Maria Rita está de volta a Sergipe e publica peça publicitária comunicando aos seus clientes, ao comércio e ao público em geral, que reabriu seu escritório de advocacia à rua Japaratuba nº 20, 1º andar e que anexou a este uma seção de Procuradoria, informações e cobranças, aguardando ali as ordens dos eu a honrarem com sua confiança. Avisa também aos seus clientes, especialmente ao comércio que está apta a promover qualquer ação, cobrança ou negócio outro no Rio de Janeiro, São Paulo, Minas e Bahia, pois mantem intercâmbio de trabalho com os melhores advogados das capitais desses Estados.
Renovação
A revista Renovação foi uma publicação editada em Aracaju, entre 1931 e 1934, criada pela primeira advogada (bacharel em ciências jurídicas e sociais) do estado de Sergipe, Maria Rita Soares de Andrade. A revista tinha uma estrutura que incluía: publicações literárias, notícias, anúncios de emprego, crônicas, artigos sobre manifestos feministas. Nesse veículo, onde defendia seus posicionamentos políticos, Maria Rita escreveu vários artigos, além de diversos outros para o Jornal do Brasil, defendendo notadamente a causa feminista. Vejamos trecho do Editorial de Renovação, Ano I, nº1, Aracaju – 1º de janeiro de 1931:
Sergipe é já por tradição berço de talento e cultura.
Quando, fora daqui, aparece um Sergipano, nos centros mais cultos e adiantados, os intelectuais recebem-no logo, como um enviado da terra de Tobias, isto, é como uma pessoa capaz de vencer e sobressair em qualquer meio que se disponha enfrentar.
Isto, aliás, não é favor.
Inegavelmente, a precariedade dos nossos recursos, a exiguidade do nosso território, criando-nos a índole de emigrante, fez que, por todo este imenso Brasil, fulgure a inteligência e a cultura de Sergipe, com honra para todos nós.
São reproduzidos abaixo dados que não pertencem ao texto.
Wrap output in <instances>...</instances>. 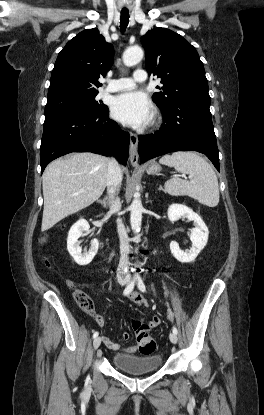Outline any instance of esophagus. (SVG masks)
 Segmentation results:
<instances>
[{"label":"esophagus","mask_w":264,"mask_h":415,"mask_svg":"<svg viewBox=\"0 0 264 415\" xmlns=\"http://www.w3.org/2000/svg\"><path fill=\"white\" fill-rule=\"evenodd\" d=\"M137 144H138V138L137 135L134 133H130V147H129V159L131 164H137L138 163V151H137Z\"/></svg>","instance_id":"esophagus-1"}]
</instances>
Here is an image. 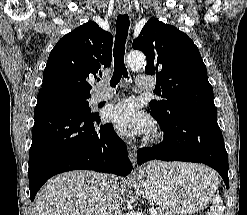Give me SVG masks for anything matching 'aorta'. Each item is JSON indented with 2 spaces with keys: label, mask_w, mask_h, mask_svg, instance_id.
I'll list each match as a JSON object with an SVG mask.
<instances>
[{
  "label": "aorta",
  "mask_w": 247,
  "mask_h": 215,
  "mask_svg": "<svg viewBox=\"0 0 247 215\" xmlns=\"http://www.w3.org/2000/svg\"><path fill=\"white\" fill-rule=\"evenodd\" d=\"M146 63V57L143 53L132 51L127 56V64L132 69L142 68Z\"/></svg>",
  "instance_id": "aorta-1"
}]
</instances>
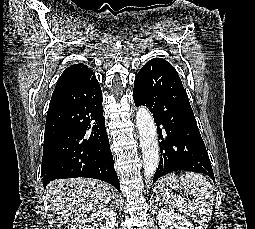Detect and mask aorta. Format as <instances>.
<instances>
[{
    "instance_id": "aorta-1",
    "label": "aorta",
    "mask_w": 255,
    "mask_h": 229,
    "mask_svg": "<svg viewBox=\"0 0 255 229\" xmlns=\"http://www.w3.org/2000/svg\"><path fill=\"white\" fill-rule=\"evenodd\" d=\"M136 123L142 150L144 176L146 181H150L159 164L156 125L150 111L144 106L139 107L137 110Z\"/></svg>"
}]
</instances>
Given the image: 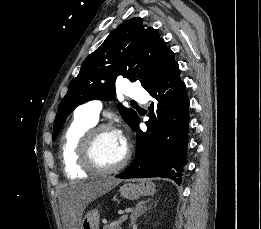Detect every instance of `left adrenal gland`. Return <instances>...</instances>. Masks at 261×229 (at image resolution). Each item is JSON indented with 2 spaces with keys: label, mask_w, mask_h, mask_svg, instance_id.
Masks as SVG:
<instances>
[{
  "label": "left adrenal gland",
  "mask_w": 261,
  "mask_h": 229,
  "mask_svg": "<svg viewBox=\"0 0 261 229\" xmlns=\"http://www.w3.org/2000/svg\"><path fill=\"white\" fill-rule=\"evenodd\" d=\"M151 201H153V199H151ZM145 203H149V201H140V203H138V205H136L135 207V211H132L131 215H130V225H129V229L130 227H132V225H134L135 221H137L138 217H141V215H143V213H146V211H148L147 207H143V205H145Z\"/></svg>",
  "instance_id": "1"
}]
</instances>
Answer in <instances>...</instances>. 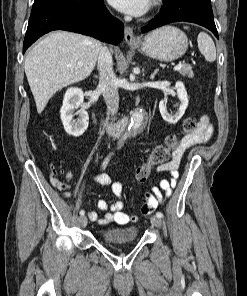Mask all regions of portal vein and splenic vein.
<instances>
[{"mask_svg": "<svg viewBox=\"0 0 247 296\" xmlns=\"http://www.w3.org/2000/svg\"><path fill=\"white\" fill-rule=\"evenodd\" d=\"M182 66H183L182 63L179 62L177 65H175L174 70H179L182 68Z\"/></svg>", "mask_w": 247, "mask_h": 296, "instance_id": "1", "label": "portal vein and splenic vein"}]
</instances>
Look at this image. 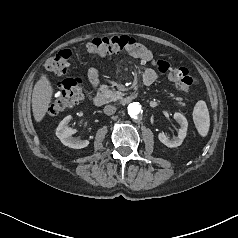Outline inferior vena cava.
Masks as SVG:
<instances>
[{
  "label": "inferior vena cava",
  "mask_w": 238,
  "mask_h": 238,
  "mask_svg": "<svg viewBox=\"0 0 238 238\" xmlns=\"http://www.w3.org/2000/svg\"><path fill=\"white\" fill-rule=\"evenodd\" d=\"M104 113L108 116L113 115L116 112V107L113 105H106L103 109Z\"/></svg>",
  "instance_id": "obj_1"
}]
</instances>
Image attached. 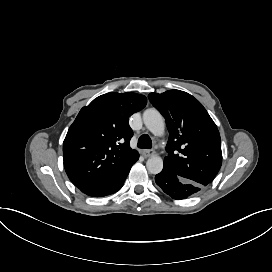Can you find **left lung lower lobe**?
Wrapping results in <instances>:
<instances>
[{"label": "left lung lower lobe", "instance_id": "left-lung-lower-lobe-1", "mask_svg": "<svg viewBox=\"0 0 272 272\" xmlns=\"http://www.w3.org/2000/svg\"><path fill=\"white\" fill-rule=\"evenodd\" d=\"M155 181L164 193L176 200L189 198L198 193L203 186L183 179L167 168L155 176Z\"/></svg>", "mask_w": 272, "mask_h": 272}]
</instances>
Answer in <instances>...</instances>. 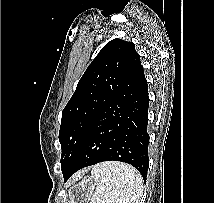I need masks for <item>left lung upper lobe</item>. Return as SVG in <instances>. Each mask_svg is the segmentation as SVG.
Wrapping results in <instances>:
<instances>
[{"label":"left lung upper lobe","mask_w":214,"mask_h":203,"mask_svg":"<svg viewBox=\"0 0 214 203\" xmlns=\"http://www.w3.org/2000/svg\"><path fill=\"white\" fill-rule=\"evenodd\" d=\"M140 64V56L132 42L113 39L88 66L62 111L59 141L63 173L79 151L95 119Z\"/></svg>","instance_id":"obj_1"}]
</instances>
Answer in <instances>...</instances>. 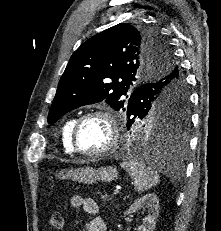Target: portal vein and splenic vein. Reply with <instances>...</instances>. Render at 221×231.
<instances>
[{
  "label": "portal vein and splenic vein",
  "mask_w": 221,
  "mask_h": 231,
  "mask_svg": "<svg viewBox=\"0 0 221 231\" xmlns=\"http://www.w3.org/2000/svg\"><path fill=\"white\" fill-rule=\"evenodd\" d=\"M118 193H119V190H117V189L114 190V192H113L114 195H117Z\"/></svg>",
  "instance_id": "1"
}]
</instances>
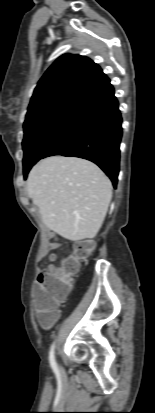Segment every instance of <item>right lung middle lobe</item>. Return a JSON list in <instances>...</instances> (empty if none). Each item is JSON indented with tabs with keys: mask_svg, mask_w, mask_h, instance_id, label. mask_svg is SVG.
<instances>
[{
	"mask_svg": "<svg viewBox=\"0 0 155 413\" xmlns=\"http://www.w3.org/2000/svg\"><path fill=\"white\" fill-rule=\"evenodd\" d=\"M77 108L78 104L63 105L24 124V176L60 137Z\"/></svg>",
	"mask_w": 155,
	"mask_h": 413,
	"instance_id": "1",
	"label": "right lung middle lobe"
}]
</instances>
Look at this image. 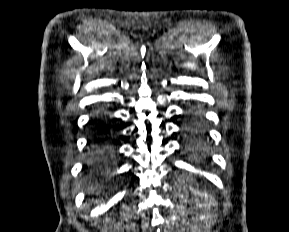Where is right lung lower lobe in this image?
I'll return each mask as SVG.
<instances>
[{
    "label": "right lung lower lobe",
    "instance_id": "98d812e1",
    "mask_svg": "<svg viewBox=\"0 0 289 232\" xmlns=\"http://www.w3.org/2000/svg\"><path fill=\"white\" fill-rule=\"evenodd\" d=\"M114 133L103 114H98L92 121V134L89 140V154L86 166L94 175H100V170L112 161Z\"/></svg>",
    "mask_w": 289,
    "mask_h": 232
}]
</instances>
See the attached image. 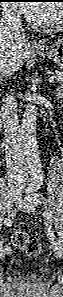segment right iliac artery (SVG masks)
I'll list each match as a JSON object with an SVG mask.
<instances>
[{"instance_id":"obj_1","label":"right iliac artery","mask_w":63,"mask_h":297,"mask_svg":"<svg viewBox=\"0 0 63 297\" xmlns=\"http://www.w3.org/2000/svg\"><path fill=\"white\" fill-rule=\"evenodd\" d=\"M7 208H8V216L5 218V220H4V225L5 226H11V224H12V220H11V216H13V214H12V211L10 210V201H9V198H8V201H7ZM6 251H8L9 253H10V251H11V248L10 247H6V248H4Z\"/></svg>"}]
</instances>
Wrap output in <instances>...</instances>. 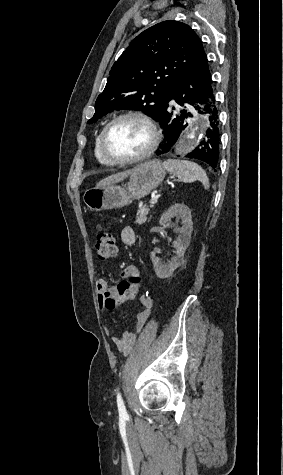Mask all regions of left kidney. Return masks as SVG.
<instances>
[{"instance_id":"obj_1","label":"left kidney","mask_w":283,"mask_h":475,"mask_svg":"<svg viewBox=\"0 0 283 475\" xmlns=\"http://www.w3.org/2000/svg\"><path fill=\"white\" fill-rule=\"evenodd\" d=\"M171 218L182 220L181 224H183L180 230V236H178L176 241H173L176 255H173V257H171V261H168V263H161V261H159V257L156 255V251H151L150 253L156 275H158V277H162V279H165V277H170L174 269L181 265L185 249H187L191 241V234L193 230L191 210H189L188 206H183V204H174V206H171V208H169V210L164 212L163 216H161L159 222L160 226L170 224Z\"/></svg>"}]
</instances>
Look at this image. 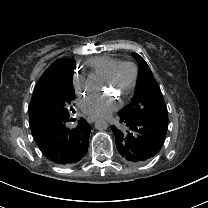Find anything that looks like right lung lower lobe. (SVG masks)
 <instances>
[{
	"label": "right lung lower lobe",
	"mask_w": 208,
	"mask_h": 208,
	"mask_svg": "<svg viewBox=\"0 0 208 208\" xmlns=\"http://www.w3.org/2000/svg\"><path fill=\"white\" fill-rule=\"evenodd\" d=\"M29 120L37 145L53 163L70 165L79 162L86 155L91 126L83 118L73 129L66 126L69 116Z\"/></svg>",
	"instance_id": "right-lung-lower-lobe-1"
}]
</instances>
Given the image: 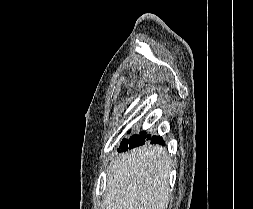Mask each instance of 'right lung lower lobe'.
<instances>
[{
  "label": "right lung lower lobe",
  "instance_id": "right-lung-lower-lobe-1",
  "mask_svg": "<svg viewBox=\"0 0 253 209\" xmlns=\"http://www.w3.org/2000/svg\"><path fill=\"white\" fill-rule=\"evenodd\" d=\"M142 138H144L143 140L145 142L147 141H150L151 144H154V143H158V144H165L162 137H159V136H150V135H147V136H142Z\"/></svg>",
  "mask_w": 253,
  "mask_h": 209
}]
</instances>
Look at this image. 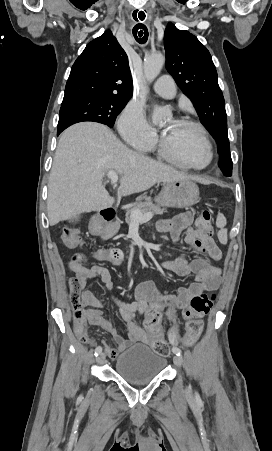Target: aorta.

Há, porém, grande parte de inteligência moça, que se atrofia, incógnita, nos nossos estreitos limites; que tem surtos de evolução e progresso, mas que se retrai e esconde, com o pudor, talvez, de aparecer.
Entre os homens isto, às vezes, se dá; entre as mulheres é a regra geral.
Capital Federal
Em entrevista ao jornal “A Esquerda”, Rio de Janeiro, nº 976 de 17 de março de 1931, sobre as aspirações políticas da mulher brasileira, diz Maria Rita, assim se manifestou:
– Não me causa surpresa a decisão do governo provisório. Eu já ouvira do general Juarez Távora, uma declaração sobre a equivalência e a necessidade de equiparação dos direitos políticos da mulher. Sabia, ainda, que essa equiparação era um dos compromissos do movimento revolucionário liberal, pela palavra de um dos seus chefes mais autorizados, o dr. Baptista Luzardo, e possuía ainda advogados ardorosos como Ariosto Pinto e Augusto de Lima.
O nosso regime democrático estava “manqué”. A hierarquia sexual era retrógada e aviltada tanto o Brasil quaato o aviltou a escravatura negra.
O jornal O Estudante (órgão literário, humorístico e noticioso da mocidade estudiosa de Sergipe), nº 1, 31 de maio de 1931, registrou em sua coluna “Pelo Atheneu Pedro II”, sua participação no Congresso Feminista. Vejamos:
Folgamos em registrar a nomeação da dr. Maria Rita Soares Andrade, livre docente de Literatura do Atheneu Pedro II para a catedrática interina da mesma cadeira. Não podia ser mais justo o ato do Sr. Interventor, uma vez que a nova mestra é uma moça inteligente e culta. Nós que vemos nesta nomeação mais uma prova de quanto vale o trabalho e persistência felicitamos a nossa nova professora.
Estando no Rio de Janeiro para participar de um encontro Feminista, a pedido do Interventor Maynard. O jornal estudantil, Voz do Estudante, Ano I, nº 4, 21 de junho de 1931, registra sua presença:
Seguiu para o Rio de Janeiro, a fim de tomar parte no Congresso feminino, representando o Feminino Sergipano, a Dr. Mari Rita, professora do Atheneu Pedro II, acompanhada pelo seu irmão José Soares. Aos viajantes os nossos votos de feliz viagem.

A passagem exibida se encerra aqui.